Racconti nella Rete®

24° Premio letterario Racconti nella Rete 2024/2025

Premio Racconti nella Rete 2016 “ORFEO, EURIDICE La grande sognatrice” di Giuseppe Maddaluno

Categoria: Premio Racconti nella Rete 2016

Orfeo aveva amato davvero una donna che casualmente si chiamava come quella narrata da Virgilio ed Ovidio; ed anche lui aveva visto morire Euridice la sua donna vittima di un male crudele che l’aveva dapprima lentamente debilitata e poi stroncata. L’aveva amata così intensamente che non aveva mai più voluto conoscerne altre ed aveva deciso di vivere la sua vita lontano dal mondo coltivando da solo il suo orto lassù fra le montagne di Vernio al confine fra la Toscana e l’Emilia.    Di Euridice aveva conservato soltanto un’immagine, un disegno con cui lui stesso aveva voluto tracciare su un cartoncino con del carbone i lineamenti del volto sul letto di morte;  e questo oggetto custodiva con affetto in una tasca interna segreta del suo vecchio cappotto.     Erano passati anni ed anni ed Orfeo andava ormai  vivendo la sua vecchiaia lontano dal mondo, isolato lassù nei boschi e  aveva ricercato la solitudine evitando il più possibile di incontrare e di parlare con anima viva, autoescludendosi anche dalla partecipazione, fosse morbosa o umanamente mostrata,  dei vicini che però distavano da lui circa un chilometro più giù verso la valle del Bisenzio….. le stagioni si alternavano  ed alle nevi  seguivano le fioriture primaverili e le calure estive ed i colori intensi e variegati della natura accompagnavano le giornate di Orfeo, che non aveva mai più nemmeno nella sua immaginazione incrociato una figura umana che pur lontanamente assomigliasse alle fattezze di Euridice, alla bellezza del suo corpo, al suo bel volto, del quale custodiva il disegno, che ogni notte per migliaia e migliaia di volte aveva estratto dalla tasca interna del suo consunto paltò, quel disegno che non  era però mai invecchiato, come il volto che vi era ritratto, sempre giovane, sempre bello, sempre sorridente anche se quella donna, la sua Euridice, era là sul letto di morte; ed erano trascorsi quasi trenta anni.

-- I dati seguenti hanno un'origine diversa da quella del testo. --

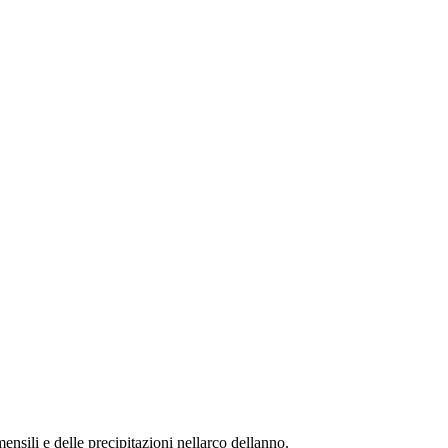
nsili e delle precipitazioni nellarco dellanno.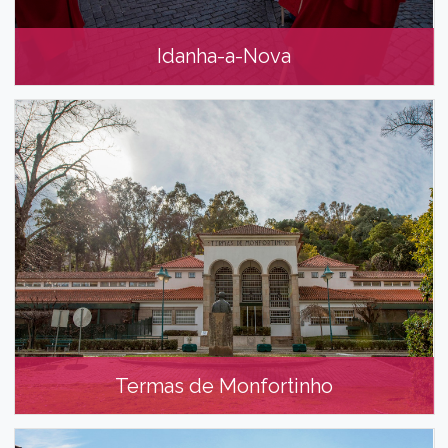
Idanha-a-Nova
Idanha-a-Nova
Termas de Monfortinho
Termas de Monfortinho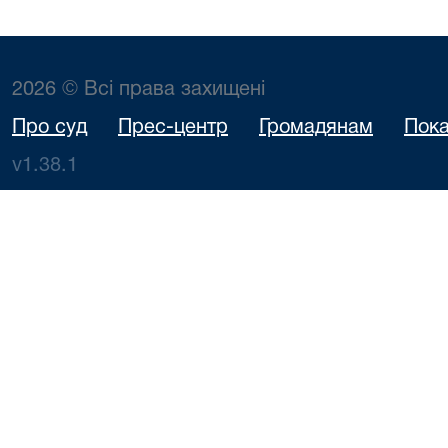
2026 © Всі права захищені
Про суд
Прес-центр
Громадянам
Пока
v1.38.1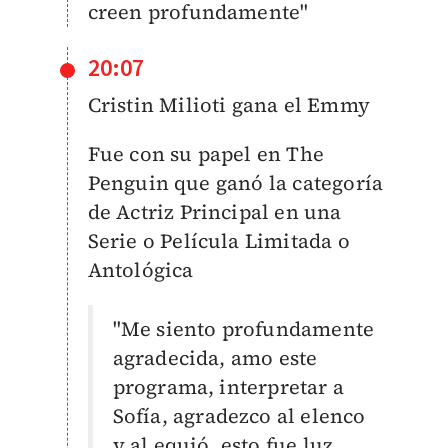
creen profundamente"
20:07
Cristin Milioti gana el Emmy
Fue con su papel en The
Penguin que ganó la categoría
de Actriz Principal en una
Serie o Película Limitada o
Antológica
"Me siento profundamente
agradecida, amo este
programa, interpretar a
Sofía, agradezco al elenco
y al equió, esto fue luz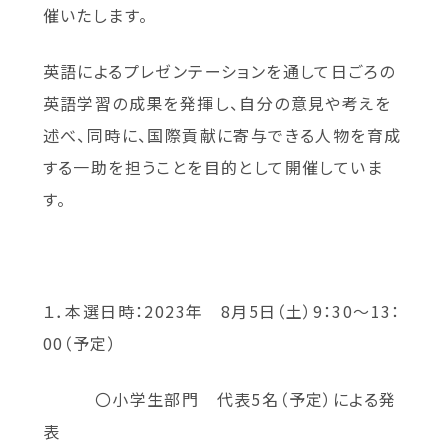
催いたします。
英語によるプレゼンテーションを通して日ごろの
英語学習の成果を発揮し、自分の意見や考えを
述べ、同時に、国際貢献に寄与できる人物を育成
する一助を担うことを目的として開催していま
す。
１．本選日時：2023年 8月5日（土）9：30～13：
00（予定）
〇小学生部門 代表5名（予定）による発
表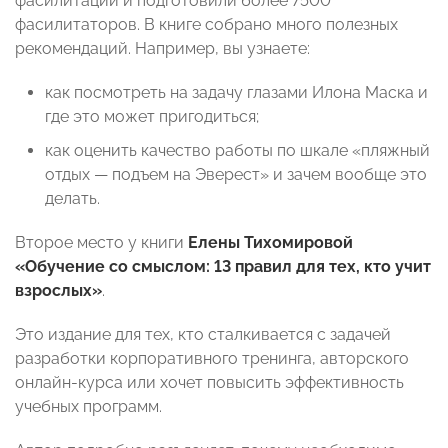
фасилитации и подготовили более 7500
фасилитаторов. В книге собрано много полезных
рекомендаций. Например, вы узнаете:
как посмотреть на задачу глазами Илона Маска и
где это может пригодиться;
как оценить качество работы по шкале «пляжный
отдых — подъем на Эверест» и зачем вообще это
делать.
Второе место у книги
Елены Тихомировой
«Обучение со смыслом: 13 правил для тех, кто учит
взрослых»
.
Это издание для тех, кто сталкивается с задачей
разработки корпоративного тренинга, авторского
онлайн-курса или хочет повысить эффективность
учебных программ.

Orfeo era invece invecchiato per trascuratezza oltre che per il tempo; non aveva ancora sessanta anni e dalla tragedia che lo aveva coinvolto non si era più mosso dalla sua casa, quella che aveva costruito per la sua donna  e per la famiglia che avrebbe voluto avere. Un pomeriggio, verso la fine dell’autunno,  il tempo aveva già mostrato i primi freddi ma si alternavano splendide giornate di sole a quelle ventose e piovose, Orfeo decise all’improvviso di scendere verso la città.  Come un clochard indossò il suo sdrucito largo cappotto  e con un ampio cappello si coprì la  testa quasi a voler celare la sua identità. Solo qualcuno lo notò, ma pochi lo conoscevano, quando sulla Provinciale salì sulla corriera per scendere verso Prato; nessuno gli diede a parlare per tutto il viaggio.  Prato la ricordava così come era negli anni Ottanta;  con Euridice l’aveva vissuta, frequentandone i teatri  ed i circoli: a lei piacevano la musica e la danza ed aveva praticato da ragazza quelle arti,  da protagonista. Ed era in quei luoghi che Orfeo, appassionato soprattutto di musica classica, l’aveva conosciuta.   Inoltratasi nella città,  la corriera aveva attraversato  le strade  i parchi e  i giardini lungo il fiume  del loro giovane amore e delle loro passioni; il cuore di Orfeo riprendeva a battere seguendo i ritmi delle sue emozioni.

Il cuore di Orfeo batteva più forte ed intenso  proprio là dove era  il suo segreto.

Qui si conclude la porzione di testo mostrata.